## Work item
Quote every line below exactly and skip any picture.

## Supplied material
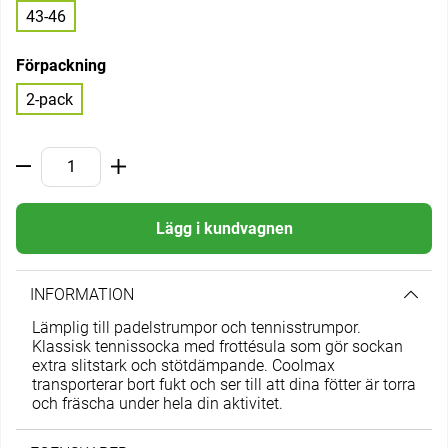
43-46
Förpackning
2-pack
Lägg i kundvagnen
INFORMATION
Lämplig till padelstrumpor och tennisstrumpor.
Klassisk tennissocka med frottésula som gör sockan
extra slitstark och stötdämpande. Coolmax
transporterar bort fukt och ser till att dina fötter är torra
och fräscha under hela din aktivitet.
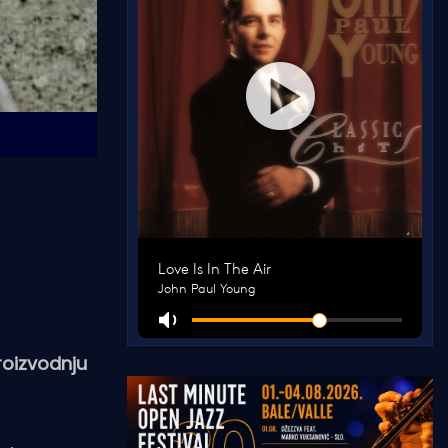
roizvodnju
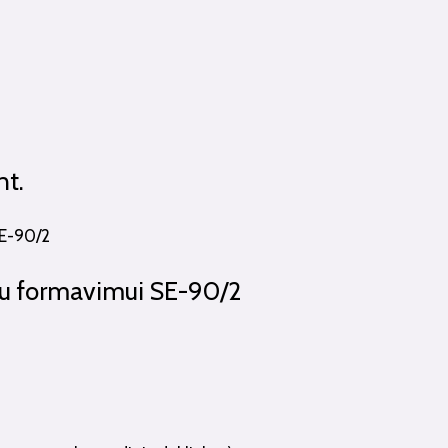
nt.
kiu formavimui SE-90/2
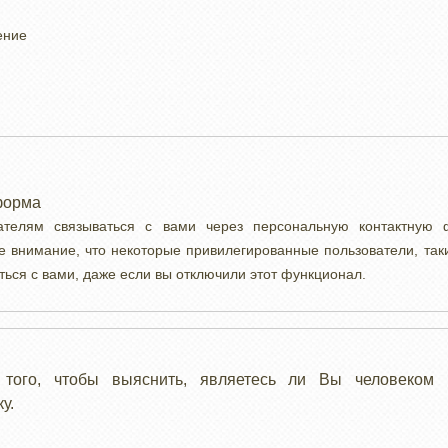
ение
форма
вателям связываться с вами через персональную контактную
е внимание, что некоторые привилегированные пользователи, так
ться с вами, даже если вы отключили этот функционал.
 того, чтобы выяснить, являетесь ли Вы человеком 
у.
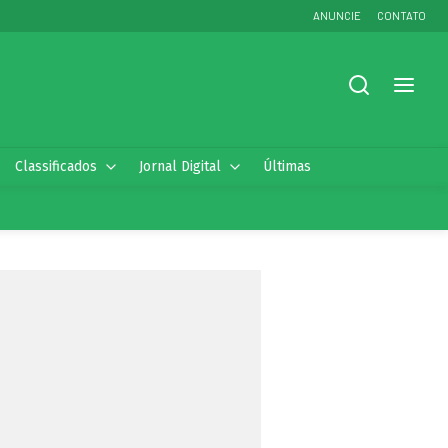
ANUNCIE
CONTATO
Classificados
Jornal Digital
Últimas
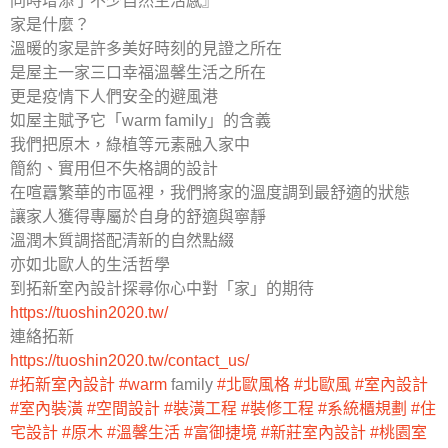
同時增添了不少自然生活感』
家是什麼？
溫暖的家是許多美好時刻的見證之所在
是屋主一家三口幸福溫馨生活之所在
更是疫情下人們安全的避風港
如屋主賦予它「warm family」的含義
我們把原木，綠植等元素融入家中
簡約、實用但不失格調的設計
在喧囂繁華的市區裡，我們將家的溫度調到最舒適的狀態
讓家人獲得專屬於自身的舒適與寧靜
溫潤木質調搭配清新的自然點綴
亦如北歐人的生活哲學
到拓新室內設計探尋你心中對「家」的期待
https://tuoshin2020.tw/
連絡拓新
https://tuoshin2020.tw/contact_us/
#拓新室內設計
#warm
family
#北歐風格
#北歐風
#室內設計
#室內裝潢
#空間設計
#裝潢工程
#裝修工程
#系統櫃規劃
#住
宅設計
#原木
#溫馨生活
#富御捷境
#新莊室內設計
#桃園室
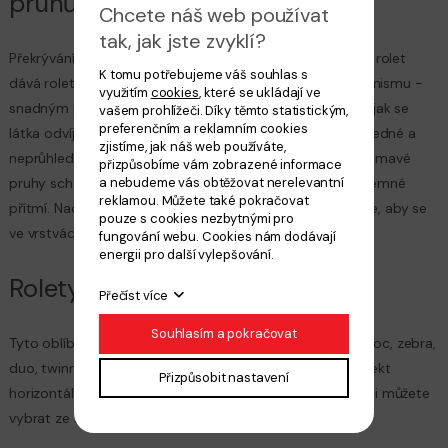
pruhů
Chcete náš web používat
tak, jak jste zvyklí?
Překrývání světlých a tmavých pruhů stínící textilie zebra rolet
K tomu potřebujeme váš souhlas s
dává roletám hravost. Jde o dvě rolety v jednom mechanismu -
využitím
cookies
, které se ukládají ve
snadným pohybem je rozvinete do požadované délky a jak se
vašem prohlížeči. Díky těmto statistickým,
preferenčním a reklamním cookies
látka odvíjí, textilie se ve dvou vrstvách pohybuje - průhledné a
zjistíme, jak náš web používáte,
neprůhledné pruhy se překrývají. Pro efekt den necháte tmavé
přizpůsobíme vám zobrazené informace
a nebudeme vás obtěžovat nerelevantní
pruhy schované za tmavými a vznikne tak v interiéru příjemné
reklamou. Můžete také pokračovat
přítmí. Naopak pro noc nastavíte pruhy do takové pozice, aby se
pouze s cookies nezbytnými pro
ve vrstvách tmavé pruhy kryly se světlými.
fungování webu. Cookies nám dodávají
energii pro další vylepšování.
Rolety mnoha názvů
Přečíst více
Souhlasím a pokračovat
Tyto oblíbené rolety mají různé názvy – zmíněné den a noc, zebra,
duo, twinroll nebo duette. Nejčastěji se používá právě efekt
Přizpůsobit nastavení
horizontálních pruhů ve dvou odstínech, ale tyto rolety si můžete
vybrat ze spousta designů.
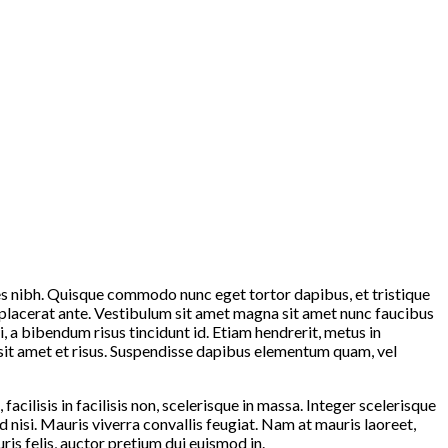
ices nibh. Quisque commodo nunc eget tortor dapibus, et tristique
at placerat ante. Vestibulum sit amet magna sit amet nunc faucibus
i, a bibendum risus tincidunt id. Etiam hendrerit, metus in
 sit amet et risus. Suspendisse dapibus elementum quam, vel
 facilisis in facilisis non, scelerisque in massa. Integer scelerisque
ed nisi. Mauris viverra convallis feugiat. Nam at mauris laoreet,
is felis, auctor pretium dui euismod in.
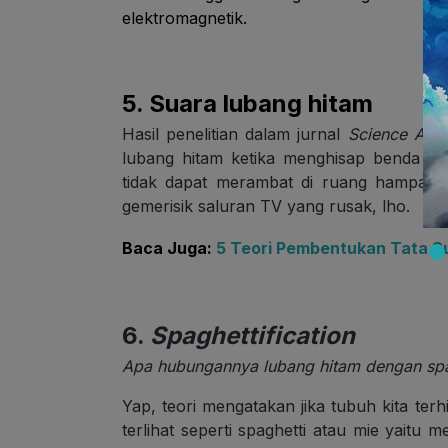
elektromagnetik.
5. Suara lubang hitam
Hasil penelitian dalam jurnal
Science Adv
lubang hitam ketika menghisap benda ya
tidak dapat merambat di ruang hampa, 
gemerisik saluran TV yang rusak, lho.
Baca Juga:
5 Teori Pembentukan Tata S
6.
Spaghettification
Apa hubungannya lubang hitam dengan spa
Yap, teori mengatakan jika tubuh kita ter
terlihat seperti spaghetti atau mie yait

## Answer
43-46
Förpackning
2-pack
Lägg i kundvagnen
INFORMATION
Lämplig till padelstrumpor och tennisstrumpor.
Klassisk tennissocka med frottésula som gör sockan
extra slitstark och stötdämpande. Coolmax
transporterar bort fukt och ser till att dina fötter är torra
och fräscha under hela din aktivitet.
roizvodnju
nt.
kiu formavimui SE-90/2
ение
форма
вателям связываться с вами через персональную контактную
е внимание, что некоторые привилегированные пользователи, так
ться с вами, даже если вы отключили этот функционал.
 того, чтобы выяснить, являетесь ли Вы человеком 
у.
ANUNCIE
CONTATO
Classificados
Jornal Digital
Últimas
同時增添了不少自然生活感』
家是什麼？
溫暖的家是許多美好時刻的見證之所在
是屋主一家三口幸福溫馨生活之所在
更是疫情下人們安全的避風港
如屋主賦予它「warm family」的含義
我們把原木，綠植等元素融入家中
簡約、實用但不失格調的設計
在喧囂繁華的市區裡，我們將家的溫度調到最舒適的狀態
讓家人獲得專屬於自身的舒適與寧靜
溫潤木質調搭配清新的自然點綴
亦如北歐人的生活哲學
到拓新室內設計探尋你心中對「家」的期待
https://tuoshin2020.tw/
連絡拓新
https://tuoshin2020.tw/contact_us/
#拓新室內設計
#warm
family
#北歐風格
#北歐風
#室內設計
#室內裝潢
#空間設計
#裝潢工程
#裝修工程
#系統櫃規劃
#住
宅設計
#原木
#溫馨生活
#富御捷境
#新莊室內設計
#桃園室
pruhů
Chcete náš web používat
tak, jak jste zvyklí?
Překrývání světlých a tmavých pruhů stínící textilie zebra rolet
K tomu potřebujeme váš souhlas s
dává roletám hravost. Jde o dvě rolety v jednom mechanismu -
využitím
cookies
, které se ukládají ve
snadným pohybem je rozvinete do požadované délky a jak se
vašem prohlížeči. Díky těmto statistickým,
preferenčním a reklamním cookies
látka odvíjí, textilie se ve dvou vrstvách pohybuje - průhledné a
zjistíme, jak náš web používáte,
neprůhledné pruhy se překrývají. Pro efekt den necháte tmavé
přizpůsobíme vám zobrazené informace
a nebudeme vás obtěžovat nerelevantní
pruhy schované za tmavými a vznikne tak v interiéru příjemné
reklamou. Můžete také pokračovat
přítmí. Naopak pro noc nastavíte pruhy do takové pozice, aby se
pouze s cookies nezbytnými pro
ve vrstvách tmavé pruhy kryly se světlými.
fungování webu. Cookies nám dodávají
energii pro další vylepšování.
Rolety mnoha názvů
Přečíst více
Souhlasím a pokračovat
Tyto oblíbené rolety mají různé názvy – zmíněné den a noc, zebra,
duo, twinroll nebo duette. Nejčastěji se používá právě efekt
Přizpůsobit nastavení
horizontálních pruhů ve dvou odstínech, ale tyto rolety si můžete
vybrat ze spousta designů.
ices nibh. Quisque commodo nunc eget tortor dapibus, et tristique
at placerat ante. Vestibulum sit amet magna sit amet nunc faucibus
i, a bibendum risus tincidunt id. Etiam hendrerit, metus in
 sit amet et risus. Suspendisse dapibus elementum quam, vel
 facilisis in facilisis non, scelerisque in massa. Integer scelerisque
ed nisi. Mauris viverra convallis feugiat. Nam at mauris laoreet,
is felis, auctor pretium dui euismod in.
elektromagnetik.
5. Suara lubang hitam
Hasil penelitian dalam jurnal
Science Adv
lubang hitam ketika menghisap benda ya
tidak dapat merambat di ruang hampa, 
gemerisik saluran TV yang rusak, lho.
Baca Juga:
5 Teori Pembentukan Tata S
6.
Spaghettification
Apa hubungannya lubang hitam dengan spa
Yap, teori mengatakan jika tubuh kita ter
terlihat seperti spaghetti atau mie yait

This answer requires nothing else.